Nous voici en face d’une sombre caverne, au fond de laquelle mugit une cascade. Une statue colossale se dresse à l’entrée de la grotte: on dirait un fabuleux triton, vomissant des flots d’écume par sa bouche large entr’ouverte. —

La Tête énigmatique de Saillon, Der Bund, 1869
La Tête énigmatique de Saillon, Der Bund, 1869

A côté de ces sublimes horreurs, la nature, toujours amie des contrastes, a placé des objets propres à produire en nous des impressions plus douces. Rien n’égale la fraîcheur et la pureté de l’air qu’on respire en ces lieux, ni la richesse de végétation qui s’y déploie. Une foule de plantes et de fleurs, dont quelques-unes très rares et très recherchées des botanistes, y croissent spontanément. La paroi des rochers est tapissée de verdure , et la teinte foncée des mélèzes sert d’encadrement au paysage.

Il est temps de visiter enfin la source de Saillon. Un escalier de 12 à 15 marches taillées dans le roc va nous conduire au bâtiment des bains , une simple baraque provisoire à cinq compartiments garnis de baignoires. C’est rustique et primitif, en attendant mieux.

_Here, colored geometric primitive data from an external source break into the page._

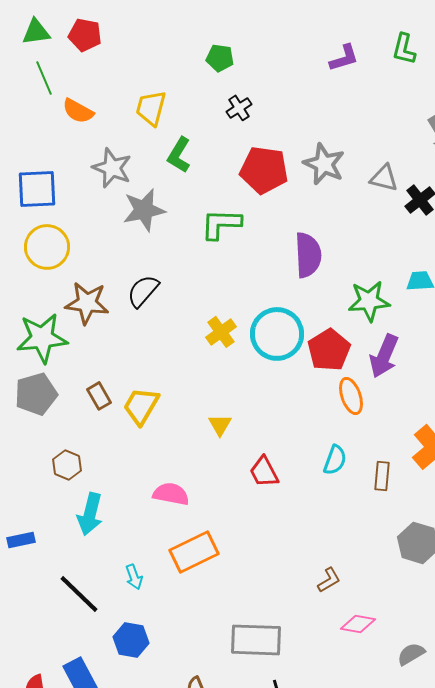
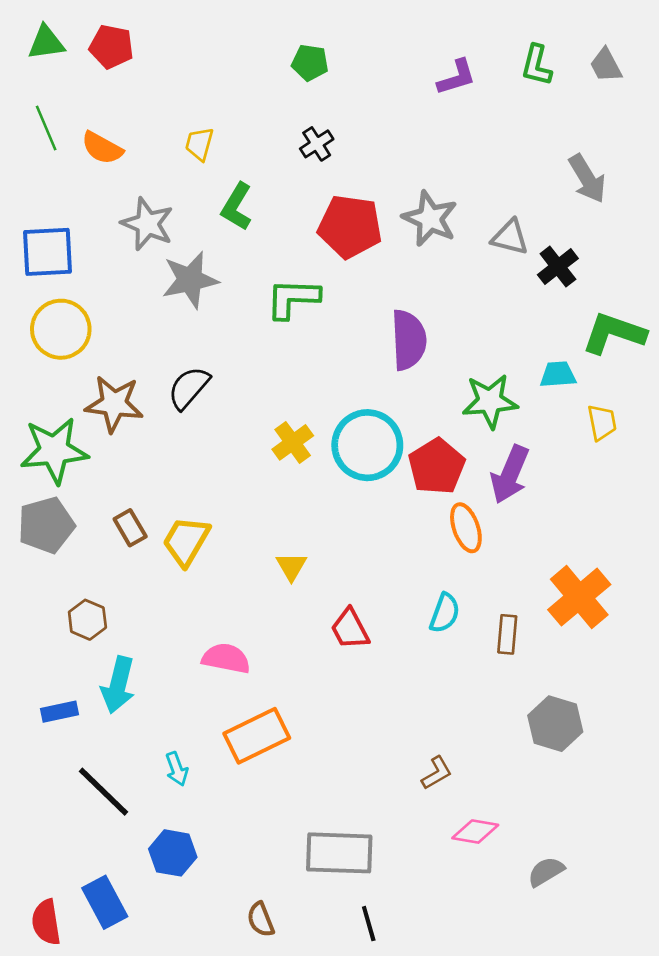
green pentagon: (220, 58) -> (310, 63), moved
green line: (44, 78) -> (46, 128), moved
yellow trapezoid: (151, 108) -> (199, 144), size x0.7
blue rectangle: (21, 540) -> (59, 712), moved

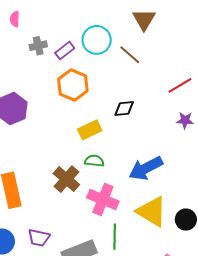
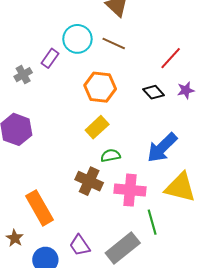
gray cross: (38, 46) -> (23, 75), moved
orange hexagon: (73, 85) -> (100, 87), moved
black diamond: (124, 109) -> (154, 92), moved, turned 70
purple trapezoid: (39, 238) -> (80, 245), turned 60

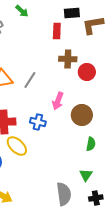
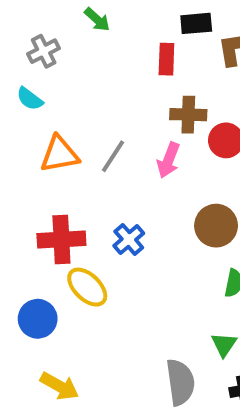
pink arrow: (58, 101) -> (168, 160), moved
blue cross: (38, 122) -> (129, 239), turned 35

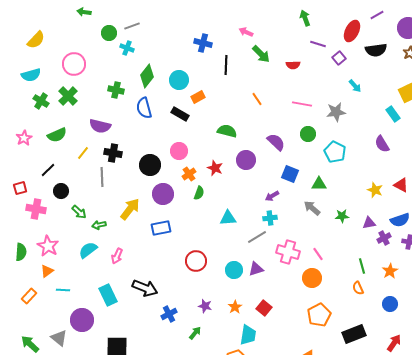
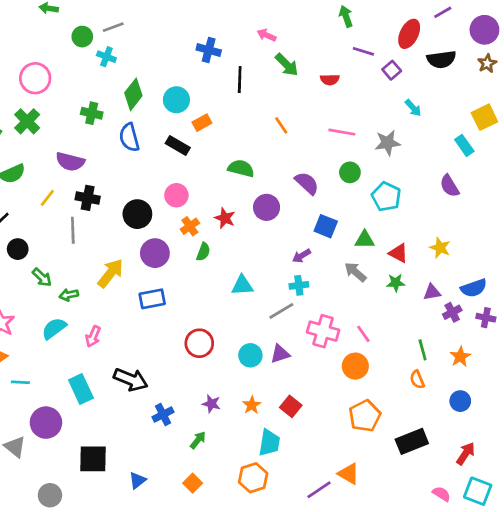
red triangle: (401, 185) -> (398, 253), moved

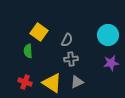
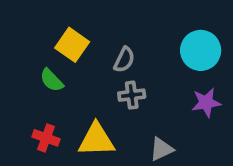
green semicircle: (28, 51) -> (52, 80), turned -40
gray triangle: (77, 82) -> (162, 149), moved
yellow triangle: (52, 83) -> (96, 140), turned -35

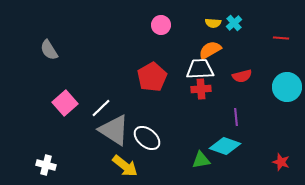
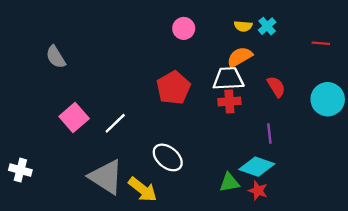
red semicircle: (242, 76) -> (276, 87), turned -108
gray triangle: (114, 130) -> (106, 177), moved
red star: (281, 162) -> (258, 191), moved
white cross: (46, 165) -> (20, 170), moved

Détail de la gravure du Bund de Berne
Détail de la gravure du Bund de Berne

Bâtiment des Bains de Saillon / Photogravure tirée du Bund de Berne 1869

On peut s’y baigner en toute saison, sans qu’il soit nécessaire de chauffer l’eau comme à Saxon, ou de la laisser refroidir comme à Louèche. La température constante est d’environ 20 degrés, et l’on en vante l’efficacité contre diverses affections, telles que constipation, goîtres, gale, etc.
La source proprement dite forme un petit bassin, à la disposition du public.

Cette source jaillissant juste à la limite de Leytron et de Saillon, il en résultait des contestations fréquentes. Pour mettre fin à un procès qui, grâce aux lenteurs proverbiales de la Thémis valaisanne, aurait pu durer in sœcula sœculorum. le Tribunal a eu cette fois-ci une inspiration digne de Salomon. Il a décidé que la source, objet du litige, appartiendrait par moitié aux deux communes rivales.

Il est temps de retourner dans nos pénates. Et si le bain et la promenade ont aiguisé votre appétit, si le besoin d’une halte se fait sentir, arrêtez-vous sans crainte au restaurant Staub. Sur une table où la propreté fait le principale luxe vous verrez se succéder de délicieuses truites, d’appétissantes côtelettes et du beefteak à faire envie à un anglais, le tout arrosé des excellents vins du Valais.

La Truite de Gustave Courbet ( Kunsthaus / Zurich)

Mme Staub est un cordon-bleu de première classe, et sa cuisine ferait honneur à plus d’un maître d’hôtel.
ll peut se faire que les bains de Saillon acquièrent un jour de l’importance et qu’on y construise un grand Hôtel. La position serait en effet admirablement choisie pour cela. On y jouirait d’un printemps perpétuel. Tout ce que nous pouvons souhaiter au futur (encore problématique) établissement c’est de conserver toujours sa simplicité naturelle et de ne dégénérer jamais en un foyer de corruption.